Tarım işçisi kadınlar virüs, oruç demeden çalışıyor
Adana’da mevsimlik tarım işçisi olarak çalışan Ebru: ‘Devlet memurlara sunduğu olanağı bize sunmuyor. Devletin tarlada çalışana, garibana bir faydası yok.’

Adana’nın Çukurova ilçesine bağlı Salbaş’ta bir marul tarlasında konuştuğumuz kadın işçiler hem koronavirüs tehdidi altında, hem de oruçlu halde güneşin altında çalışıyor. Ebru ve Hatun, bu koşullar altında çalışmalarının nedeninin evdeki ekonomide işlerin kötüye gitmesi olarak anlattı.  

‘DEVLETİN GARİBANA FAYDASI YOK’
Biz tarlaya vardığımızda güneş tepede olmasına rağmen iş henüz bitmemişti. Marullar, tarım işçisi kadınların ellerindeki orağı andıran oraktan daha küçük bıçaklarla kökünden kesilip kasalara yerleştirildikten sonra kısa bir mola verildi. Hemen hepsi oruç tuttuğu için enerjileri tükenmiş, oturdukları gölgelikten kalkmak istemiyorlardı. 7 saattir çalışıyorlardı ancak hâlâ kamyona yüklenecek kasalar ve tarladaki marullar vardı. Biraz soğuk su ile yüzlerini serinletip, eve gidip dinlenme hayaliyle bitmeyen işe lanet ediyorlardı.
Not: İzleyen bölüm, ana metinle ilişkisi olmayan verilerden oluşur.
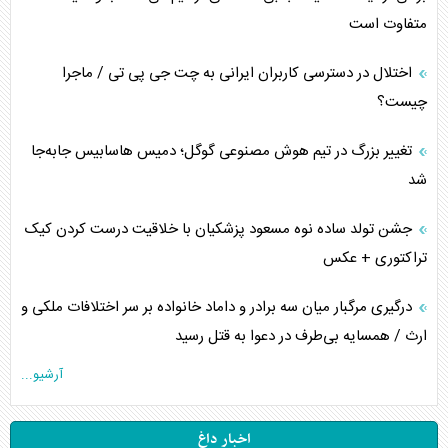
متفاوت است
اختلال در دسترسی کاربران ایرانی به چت جی پی تی / ماجرا
چیست؟
تغییر بزرگ در تیم هوش مصنوعی گوگل؛ دمیس هاسابیس جابه‌جا
شد
جشن تولد ساده نوه مسعود پزشکیان با خلاقیت درست کردن کیک
تراکتوری + عکس
درگیری مرگبار میان سه برادر و داماد خانواده بر سر اختلافات ملکی و
ارث / همسایه بی‌طرف در دعوا به قتل رسید
آرشیو...
اخبار داغ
Tarlada konuştuğumuz mevsimlik tarım işçisi Ebru Ektiren, tarım işçileri olarak daha iyi şartlarda çalışmak istediklerini anlattı. Daha çok iş olanağı, iş güvenliği olsun istediklerini ifade eden Ektiren, “Ama olmuyor. Ancak bu kadarını sağlıyorlar bize. Böyle koronada bizim gibi yevmiyeci insanlar işine gidemediği zaman aç kalıyor ama memurlar, onlar oturduğu yerden gelirleri var. Devlet memurlara sunduğu olanağı bize sunmuyor. Devletin tarlada çalışana, garibana bir faydası yok. Dışarıda giydiğimiz kıyafetleri dışarıya bırakıyoruz. Gerekli tedbirleri alıyoruz, çocuklarla temas etmemeye çalışıyoruz. Kendimizce aldığımız tedbirler ne kadar faydalı bilemiyorum. Yardımlar dağıtılıyormuş. Bize hiçbir katkısı olmadı” dedi.

‘İŞ BAŞA DÜŞÜNCE ÇALIŞMAYA BAŞLADIM’
Ebru Ektiren, çalışmaya 2 yıl önce eşinin işleri kötüye gitmeye başlayınca başlamış. Krizin derinden hissedildiği o günlerde “İş başa düştü” diyerek oturduğu mahallede yaygın olan tarım işçiliğine başlamaya karar vermiş. Eşinin kendi işini yapmaya başladığında işlerin durduğunu anlatan Ektiren, “Onun işi durunca iş başa düştü. Kirada oturuyorum. Üç tane çocuğum var. Üçü de öğrenci, okula gidiyorlar. Üçünün de her türlü gereksinimleri var. Hem ilaç, hem okul, hem defter… Bir sürü. Saymakla bitmiyor. Çocuklar her şey istiyor. Mecbur çalışıyoruz” dedi.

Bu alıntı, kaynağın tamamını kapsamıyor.